=== Begin Enclosure ===

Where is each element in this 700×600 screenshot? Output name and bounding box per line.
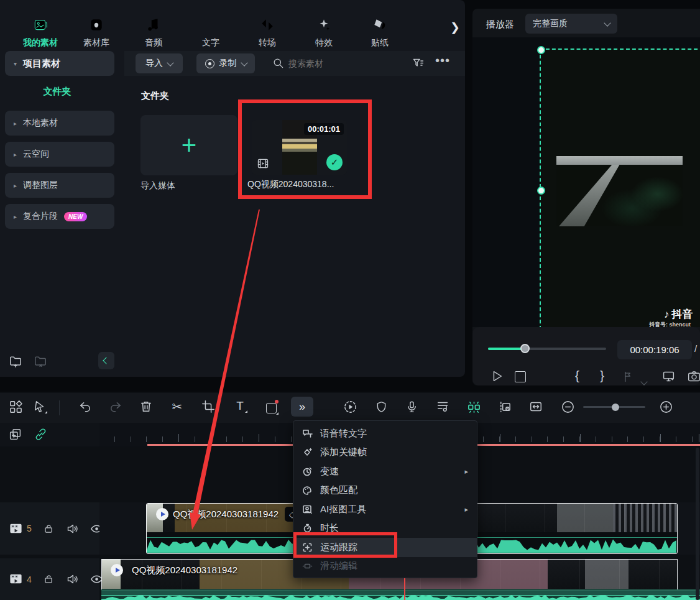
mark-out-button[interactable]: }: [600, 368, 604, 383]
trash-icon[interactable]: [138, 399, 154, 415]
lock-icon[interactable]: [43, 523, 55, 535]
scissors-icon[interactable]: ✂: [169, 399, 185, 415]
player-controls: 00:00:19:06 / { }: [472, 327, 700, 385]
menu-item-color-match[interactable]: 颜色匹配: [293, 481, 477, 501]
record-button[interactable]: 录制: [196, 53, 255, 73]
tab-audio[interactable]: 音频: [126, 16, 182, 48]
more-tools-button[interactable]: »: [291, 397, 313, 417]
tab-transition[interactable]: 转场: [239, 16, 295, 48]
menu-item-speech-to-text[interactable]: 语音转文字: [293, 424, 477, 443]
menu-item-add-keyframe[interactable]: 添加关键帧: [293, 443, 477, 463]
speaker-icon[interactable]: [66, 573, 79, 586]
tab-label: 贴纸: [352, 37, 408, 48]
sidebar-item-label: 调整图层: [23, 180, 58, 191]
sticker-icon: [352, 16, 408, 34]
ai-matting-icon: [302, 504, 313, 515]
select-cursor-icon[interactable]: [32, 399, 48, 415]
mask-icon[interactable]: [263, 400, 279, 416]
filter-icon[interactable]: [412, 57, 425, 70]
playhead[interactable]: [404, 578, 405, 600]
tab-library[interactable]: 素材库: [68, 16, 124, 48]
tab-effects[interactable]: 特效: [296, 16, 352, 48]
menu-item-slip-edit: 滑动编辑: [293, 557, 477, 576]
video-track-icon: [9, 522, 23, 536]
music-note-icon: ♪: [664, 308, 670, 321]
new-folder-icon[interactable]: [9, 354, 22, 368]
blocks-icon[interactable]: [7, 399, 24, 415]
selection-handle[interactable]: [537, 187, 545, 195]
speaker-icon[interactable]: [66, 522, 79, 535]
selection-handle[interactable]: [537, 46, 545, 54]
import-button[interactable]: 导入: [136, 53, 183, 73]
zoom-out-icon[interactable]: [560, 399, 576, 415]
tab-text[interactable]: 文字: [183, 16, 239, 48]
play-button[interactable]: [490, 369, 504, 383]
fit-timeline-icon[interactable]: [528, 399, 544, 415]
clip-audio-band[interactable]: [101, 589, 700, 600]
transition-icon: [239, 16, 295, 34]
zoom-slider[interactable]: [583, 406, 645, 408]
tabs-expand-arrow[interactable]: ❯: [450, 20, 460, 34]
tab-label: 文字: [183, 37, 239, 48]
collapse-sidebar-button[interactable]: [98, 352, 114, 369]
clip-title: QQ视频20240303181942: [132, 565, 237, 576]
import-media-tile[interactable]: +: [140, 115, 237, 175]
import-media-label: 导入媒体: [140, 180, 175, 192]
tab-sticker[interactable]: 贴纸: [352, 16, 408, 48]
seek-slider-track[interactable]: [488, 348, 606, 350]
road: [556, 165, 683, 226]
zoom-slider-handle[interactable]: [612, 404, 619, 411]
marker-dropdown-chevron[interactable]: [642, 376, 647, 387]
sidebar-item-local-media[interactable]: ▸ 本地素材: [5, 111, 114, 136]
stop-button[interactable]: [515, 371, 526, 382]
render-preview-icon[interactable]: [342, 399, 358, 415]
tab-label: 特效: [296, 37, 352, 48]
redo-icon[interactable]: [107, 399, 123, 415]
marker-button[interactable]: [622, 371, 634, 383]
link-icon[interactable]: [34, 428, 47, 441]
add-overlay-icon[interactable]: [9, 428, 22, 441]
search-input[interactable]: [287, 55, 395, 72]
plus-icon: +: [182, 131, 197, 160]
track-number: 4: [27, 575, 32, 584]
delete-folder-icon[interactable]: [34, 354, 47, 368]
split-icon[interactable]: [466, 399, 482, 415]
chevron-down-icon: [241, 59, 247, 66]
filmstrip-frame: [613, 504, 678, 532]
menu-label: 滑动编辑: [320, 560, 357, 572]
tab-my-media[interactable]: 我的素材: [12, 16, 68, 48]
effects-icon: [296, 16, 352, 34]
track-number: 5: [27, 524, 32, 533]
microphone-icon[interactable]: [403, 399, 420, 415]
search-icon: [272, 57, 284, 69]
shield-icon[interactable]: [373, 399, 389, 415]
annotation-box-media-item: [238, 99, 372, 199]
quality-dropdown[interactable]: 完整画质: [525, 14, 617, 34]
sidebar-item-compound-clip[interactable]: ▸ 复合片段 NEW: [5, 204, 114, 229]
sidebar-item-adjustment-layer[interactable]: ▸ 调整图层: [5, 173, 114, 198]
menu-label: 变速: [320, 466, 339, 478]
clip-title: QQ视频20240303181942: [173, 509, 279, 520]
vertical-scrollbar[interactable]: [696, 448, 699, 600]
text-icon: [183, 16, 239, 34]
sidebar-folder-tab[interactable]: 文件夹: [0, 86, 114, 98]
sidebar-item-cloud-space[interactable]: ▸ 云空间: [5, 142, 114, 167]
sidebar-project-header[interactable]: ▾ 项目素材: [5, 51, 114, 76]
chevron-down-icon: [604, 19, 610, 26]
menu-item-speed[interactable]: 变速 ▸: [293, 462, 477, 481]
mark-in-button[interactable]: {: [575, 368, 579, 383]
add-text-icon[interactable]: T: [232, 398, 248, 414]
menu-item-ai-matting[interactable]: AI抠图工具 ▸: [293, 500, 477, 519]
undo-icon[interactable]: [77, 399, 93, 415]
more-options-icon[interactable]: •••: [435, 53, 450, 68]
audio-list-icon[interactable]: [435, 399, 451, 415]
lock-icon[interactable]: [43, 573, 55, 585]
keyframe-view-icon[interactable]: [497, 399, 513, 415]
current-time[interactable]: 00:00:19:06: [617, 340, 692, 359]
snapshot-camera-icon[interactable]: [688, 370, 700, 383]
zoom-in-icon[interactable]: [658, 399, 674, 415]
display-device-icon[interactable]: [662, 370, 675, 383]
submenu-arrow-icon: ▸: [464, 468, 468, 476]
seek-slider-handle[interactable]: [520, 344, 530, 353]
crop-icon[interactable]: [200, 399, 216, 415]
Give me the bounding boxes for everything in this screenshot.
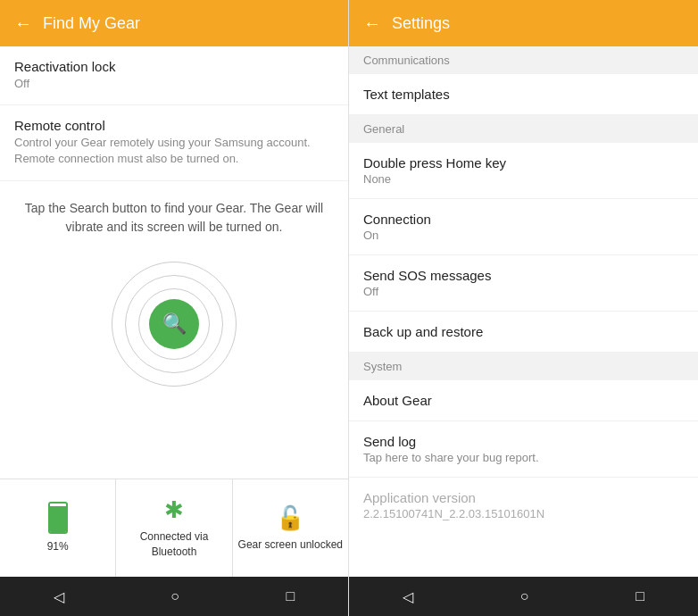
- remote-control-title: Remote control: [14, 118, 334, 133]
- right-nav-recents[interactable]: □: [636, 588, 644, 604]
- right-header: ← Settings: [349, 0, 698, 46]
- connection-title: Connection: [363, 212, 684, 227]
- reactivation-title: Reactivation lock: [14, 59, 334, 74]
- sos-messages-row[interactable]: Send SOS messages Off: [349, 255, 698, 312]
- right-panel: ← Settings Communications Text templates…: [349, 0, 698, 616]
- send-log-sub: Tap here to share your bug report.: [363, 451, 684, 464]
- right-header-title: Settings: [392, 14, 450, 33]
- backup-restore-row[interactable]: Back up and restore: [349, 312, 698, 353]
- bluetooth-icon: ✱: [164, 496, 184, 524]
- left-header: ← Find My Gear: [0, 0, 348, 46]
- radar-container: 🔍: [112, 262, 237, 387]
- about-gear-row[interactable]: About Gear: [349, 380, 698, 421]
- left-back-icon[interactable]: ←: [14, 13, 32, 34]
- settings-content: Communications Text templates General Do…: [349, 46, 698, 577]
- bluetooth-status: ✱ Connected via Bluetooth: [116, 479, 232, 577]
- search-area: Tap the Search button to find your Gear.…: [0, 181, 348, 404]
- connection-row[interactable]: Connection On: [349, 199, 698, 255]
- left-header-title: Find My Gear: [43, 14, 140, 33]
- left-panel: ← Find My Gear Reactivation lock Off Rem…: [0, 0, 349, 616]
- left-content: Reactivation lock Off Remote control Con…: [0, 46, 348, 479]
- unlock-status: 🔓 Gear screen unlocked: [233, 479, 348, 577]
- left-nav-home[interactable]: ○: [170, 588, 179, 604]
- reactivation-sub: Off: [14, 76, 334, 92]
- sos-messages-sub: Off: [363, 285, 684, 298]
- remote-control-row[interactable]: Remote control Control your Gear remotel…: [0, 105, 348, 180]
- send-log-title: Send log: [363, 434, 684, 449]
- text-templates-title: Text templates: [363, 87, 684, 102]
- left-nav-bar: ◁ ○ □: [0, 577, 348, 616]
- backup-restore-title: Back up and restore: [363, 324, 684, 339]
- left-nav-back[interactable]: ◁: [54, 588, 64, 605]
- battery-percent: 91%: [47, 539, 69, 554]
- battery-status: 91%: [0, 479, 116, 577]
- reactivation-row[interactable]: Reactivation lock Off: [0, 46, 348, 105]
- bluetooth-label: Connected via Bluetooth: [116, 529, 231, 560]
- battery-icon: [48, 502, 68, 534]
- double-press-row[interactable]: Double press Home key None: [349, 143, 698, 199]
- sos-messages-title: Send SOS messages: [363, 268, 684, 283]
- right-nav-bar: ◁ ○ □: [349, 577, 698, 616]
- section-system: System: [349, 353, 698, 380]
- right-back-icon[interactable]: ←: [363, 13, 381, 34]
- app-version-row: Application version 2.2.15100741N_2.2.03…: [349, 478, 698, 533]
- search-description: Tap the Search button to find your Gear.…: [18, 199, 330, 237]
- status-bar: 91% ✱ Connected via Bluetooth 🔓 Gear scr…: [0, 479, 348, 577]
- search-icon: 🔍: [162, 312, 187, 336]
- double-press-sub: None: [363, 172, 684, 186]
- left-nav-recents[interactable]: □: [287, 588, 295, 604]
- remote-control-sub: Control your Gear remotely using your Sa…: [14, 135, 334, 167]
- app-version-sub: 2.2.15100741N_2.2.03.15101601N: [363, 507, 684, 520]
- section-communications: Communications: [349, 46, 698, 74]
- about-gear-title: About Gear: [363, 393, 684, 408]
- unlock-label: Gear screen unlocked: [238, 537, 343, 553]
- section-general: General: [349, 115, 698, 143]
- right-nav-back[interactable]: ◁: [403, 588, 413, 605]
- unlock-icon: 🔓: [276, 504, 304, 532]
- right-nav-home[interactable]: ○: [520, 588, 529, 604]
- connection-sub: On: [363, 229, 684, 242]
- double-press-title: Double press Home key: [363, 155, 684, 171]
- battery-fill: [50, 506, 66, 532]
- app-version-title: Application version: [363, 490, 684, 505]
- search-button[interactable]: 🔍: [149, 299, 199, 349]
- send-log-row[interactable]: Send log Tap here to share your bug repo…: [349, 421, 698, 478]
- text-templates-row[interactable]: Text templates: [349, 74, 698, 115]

=== End Enclosure ===

DIRECTIONS FOR THIS TASK:
Across all the entries, count the lines that contain the string "about", and give that number without anything else.

ANSWER:
2